Tulsa Better Business Bureau: How To ...

Tulsa Better Business Bureau: How To Spot Charity Scams

There are 5 comments on the NewsOn6 Tulsa story from Jul 20, 2018, titled Tulsa Better Business Bureau: How To Spot Charity Scams. In it, NewsOn6 Tulsa reports that:

A Tulsa man was charged with running a charity for veterans but pocketing the money. So how do you make sure you're donating to a reputable charity? The Facebook Page for the American Oklahoma Veterans of Green Country says the organization, has a five star review.

Join the discussion below, or Read more at NewsOn6 Tulsa.

fockoffokla

Phoenix, AZ

#1 Jul 20, 2018
You can usually spot them by the stalking and extortion rackets they operate. Of course, no one would expect an Okie to recognize them as they keep their heads up their anus and are more into causes that benefit them and make them look larger than life.

One sign would be finding a stuffed animal in you house. Another would depend on how much they want to spend on the charity. If they are willing to drive 500 miles and threaten a relative, they are hoping for positive rewards of some type. If they enlist the help of a serial killing telephone repairman, they are hoping to make lots of money off it. If they go so far as to cyber stalk and leave objects whereever you may be and those objects should be considered clues as to what type of cause they are promoting. If they wear a ski mask and meet you at an Interstate offramp after first blocking that off ramp with a friends car that was supposed to be in the shop, they may want you to contrubute something like internal organs, your vehicle, your wallet, etc.

If they go so far as to monitor not only you but neighbors comings and goings and leave clues, it's safe to assume it's predominately for charities that they can get the largest team members in on.

Hep the little children has always been a big seller in Oklahoma as they pretend what they do actually helps anyone. Psychiatry has always been a dream of those that opted out of becoming preachers where they can give themselves special powers and thoughtful insight. You don't have to contribute monetarily, you just have to be evaluated when you don't conform to their societal norms of non-stop squalling about the bombing, special promotions and superhero parties for the military, and let federal agents run the show in the workplace when they can't seem to run anything else other than their mouth.

But, like vhr850 said years ago: The BBB is a joke.(and it was, I'm sure)

If it weren't for your constant illegal Mexican hauling crap, you wouldn't be able to expand your federal agents program as it stands. All you'd be doing is setting up people who are already mentally ill and getting others to pat you on the back for it.

Thank god you've got that hep the lil animals thing going. It is a distraction from the daily abuse many suffer at the hands of your general population who still believe in the Illuminati, 1st and 2nd amendment rights when used in the commission of a crime and all the other stuff you do to terrorize average citizens into saying YOU ARE THE BEST!
comicconartists

Phoenix, AZ

#2 Jul 20, 2018
The way you people keep banging the dog drum, another scam would be calling out the animal control and falsely reporting dogs gone when they've hauled a truck in, placed 6 license plates on it and waited for the control officer to show up.
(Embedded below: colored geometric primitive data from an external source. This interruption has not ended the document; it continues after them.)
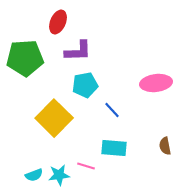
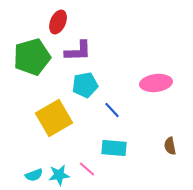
green pentagon: moved 7 px right, 1 px up; rotated 12 degrees counterclockwise
yellow square: rotated 15 degrees clockwise
brown semicircle: moved 5 px right
pink line: moved 1 px right, 3 px down; rotated 24 degrees clockwise
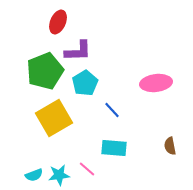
green pentagon: moved 13 px right, 14 px down; rotated 6 degrees counterclockwise
cyan pentagon: moved 2 px up; rotated 20 degrees counterclockwise
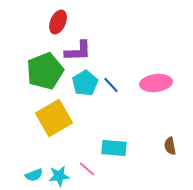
blue line: moved 1 px left, 25 px up
cyan star: moved 1 px down
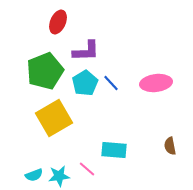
purple L-shape: moved 8 px right
blue line: moved 2 px up
cyan rectangle: moved 2 px down
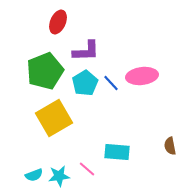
pink ellipse: moved 14 px left, 7 px up
cyan rectangle: moved 3 px right, 2 px down
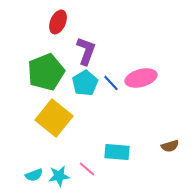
purple L-shape: rotated 68 degrees counterclockwise
green pentagon: moved 1 px right, 1 px down
pink ellipse: moved 1 px left, 2 px down; rotated 8 degrees counterclockwise
yellow square: rotated 21 degrees counterclockwise
brown semicircle: rotated 96 degrees counterclockwise
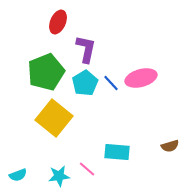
purple L-shape: moved 2 px up; rotated 8 degrees counterclockwise
cyan semicircle: moved 16 px left
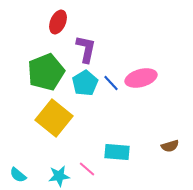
cyan semicircle: rotated 60 degrees clockwise
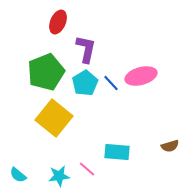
pink ellipse: moved 2 px up
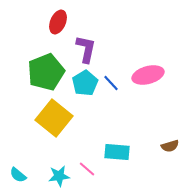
pink ellipse: moved 7 px right, 1 px up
Yes, MWC doesn't have much in the way of a police force, but the animal control officer was a friend of mine. Too bad serial killer profiler.
comicconartists

Phoenix, AZ

#3 Jul 20, 2018
Fortunately, I captured some footage of them hauling the truck back through in front of my house on a tandem trailer-like the ones they use to block streets off with-and the same truck throwing screws in my driveway. Not the truck, but the passenger in the truck.
foucku

Phoenix, AZ

#4 Jul 20, 2018
The only thing you should ever give an Okie is the finger!

They stalk and destroy people's lives and run full tilt extortion rackets off their causes and fake charities.
Hotshot

Norman, OK

#5 Jul 23, 2018
foucku wrote:
The only thing you should ever give an Okie is the finger!
well if you have the guts give an Okie the finger next time. something in the likes of .....u gotta problem okie... or what’s up red neck ? if the Okie nods you’re cool.....if he doesn't well, hope he's not strapped up. but if he is.....tell him to man up mano a mano....and then try not to get your finger shoved up your ass.